УДК 94(474.3)"1941/45" ББК 63.3(4Лат)622 С 37
Владимир Симиндей
[EVARTS Е., PAVLOVlCS ^ !КО!ЕМДБ 07ТУЕ ЬДТУиА МДС!БТ!БКАБ УАС^ДБ ОКиРАСиДБ ЬД!КА. 1941-1945.
RÍGA: 21МАТЫЕ, 2016. 368 LPP.]
.............................
АННОТАЦИЯ
В фокусе внимания авторов рецензируемой книги — повседневность нацистской оккупации Латвии, вопросы существования и выживания большей части населения, которая не рисковала подвергнуться уничтожению по этническому или социально-политическому принципу, но испытывала определенные трудности в быту и в коммуникации с германскими оккупантами, нараставшие к концу войны.
КЛЮЧЕВЫЕ СЛОВА
Вторая мировая война; Латвия; Германия; нацистская оккупация.
КНИЖНАЯ ПОЛКА изданий, посвященных истории повседневной жизни на захваченных нацистами территориях, пополнилась опубликованной в Риге на латышском языке в издательстве «ДтаШе» («Наука») монографией двух уже знакомых читателям «Журнала российских и восточноевропейских исторических исследований» латвийских историков — Эдвинса Эвартса и Юриса Павловичса1.
Содержательно монография «Повседневная жизнь в Латвии во время оккупации нацистской Германией. 1941-1945» поделена на шесть частей, включает в себя также введение, заключение, приложение, список источников и литературы, аннотации на немецком и английском языках. В первом разделе дан обзор источниковой базы, представлен анализ латышскоязычной (включая советскую, эмигрантскую и современную) и зарубежной историографии по тематике исследования. Дефиниции и методологические характеристики понятий «повседневная жизнь» и «история повседневной жизни»
также нашли свое отражение в данном разделе (с. 28-49), однако именно эти аспекты в работе Э. Эвартса и Ю. Павловичса вызвали критику у их латвийского коллеги Каспарса Зеллиса, выступившего с полемически заостренной минирецензией. В ней авторы книги, в частности, упрекаются в том, что ее содержание не укладывается ни в одну из устоявшихся исследовательских парадигм (Фернана Броделя или Мишеля де Серто), а сам текст представляет из себя скорее эссе на разные темы2. При этом, на наш взгляд, несколько расширительный (и в этом смысле небесспорный) подход авторов к определению предмета исследования, однако, вовсе не то же самое, что пытается вменить К. Зеллис: авторы-де вовсе не выделили объект исследования3.

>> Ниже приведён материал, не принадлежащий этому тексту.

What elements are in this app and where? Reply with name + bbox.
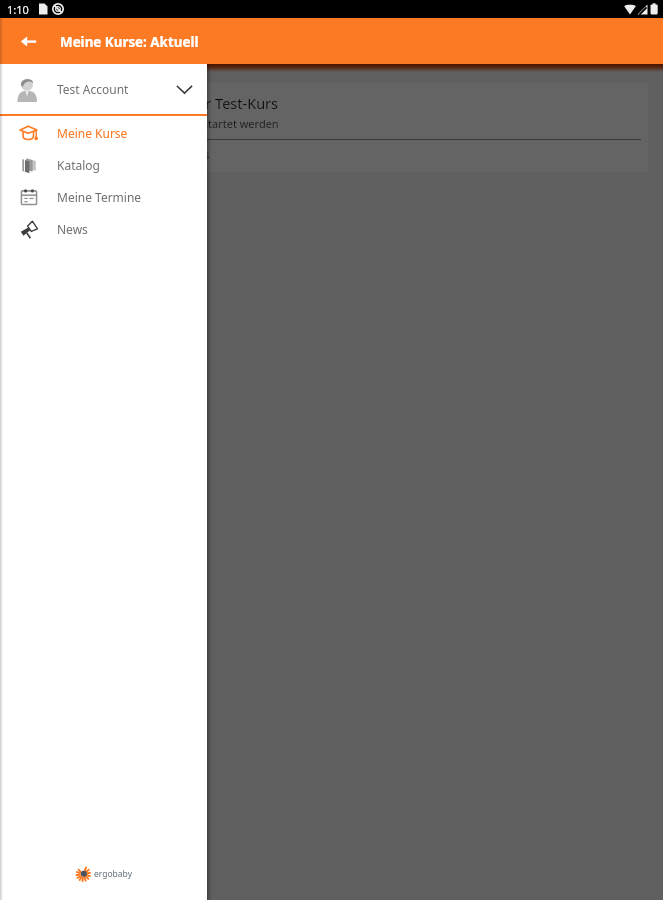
staticText: Kurs kann gestartet werden bbox=[135, 116, 279, 131]
button[interactable] bbox=[0, 64, 663, 900]
staticText: Mein erster Test-Kurs bbox=[133, 93, 279, 113]
staticText: Meine Kurse: Aktuell bbox=[60, 33, 199, 51]
button[interactable]: Zurück bbox=[5, 18, 51, 64]
staticText: Meine Termine bbox=[57, 189, 142, 205]
button[interactable]: News bbox=[0, 213, 207, 245]
staticText: 1:10 bbox=[7, 2, 29, 17]
staticText: Test Account bbox=[57, 81, 129, 97]
staticText: ergobaby bbox=[94, 868, 132, 880]
button[interactable]: Katalog bbox=[0, 149, 207, 181]
button[interactable]: Test Account bbox=[0, 64, 207, 114]
staticText: Katalog bbox=[57, 157, 100, 173]
staticText: Meine Kurse bbox=[57, 125, 128, 141]
staticText: Details bbox=[174, 147, 210, 162]
staticText: News bbox=[57, 221, 88, 237]
button[interactable]: Meine Kurse bbox=[0, 117, 207, 149]
button[interactable]: Meine Termine bbox=[0, 181, 207, 213]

Второй раздел описывает социальную иерархию латвийского общества под нацистами, изменения преобладающих настроений среди жителей, семейную жизнь и детство в условиях войны и оккупации и др. Так, первым заметным изменением стала эвакуация из Латвийской ССР десятков тысяч должностных лиц, активистов и сторонников советской власти и членов их семей, расправы над схваченными «политически неблагонадежными» лицами. Авторы отмечают, что до конца лета 1941 г. была фактически деклассирована, поставлена в унизительное и опасное для жизни положение десятая часть сельских жителей Латвии, которых посчитали «попутчиками большевиков» (с. 52). «Первые два или даже три месяца прошли в уверенности, что происходит восстановление порядка прошлых лет, который от времен независимости отличается исключением из общества евреев и особым благоволением активнейшим сторонникам нового режима. В надежде на последнее немалое число амбициозных людей использовало бюрократический беспорядок и получило полномочия занять различные должности чиновников низкого ранга, которые обычно могли сохранить до осени, когда было завершено введение немецкого гражданского управления» (с. 52-53). Однако «восстановление старого порядка» на практике означало не только изоляцию и уничтожение евреев, но и вытеснение на обочину жизни других нелатышских этнических меньшинств — русских, белорусов, поляков: «Повседневность «немецкого времени» на нашей земле, включая Латгалию, была строго и выраженно латышской всюду, где та не должна была быть немецкой, с заключением меньшинств в рамки своих локальных общин и их крайне негативной реакцией на происходящее» (с. 53). Близость к оккупационным структурам и способность «достать» товары (включая вещи убитых евреев) и продукты в условиях карточной системы могли возвысить былых маргиналов, тогда как отправка на принудительные работы в Германию была способна маргинализировать даже и часть людей умственного труда.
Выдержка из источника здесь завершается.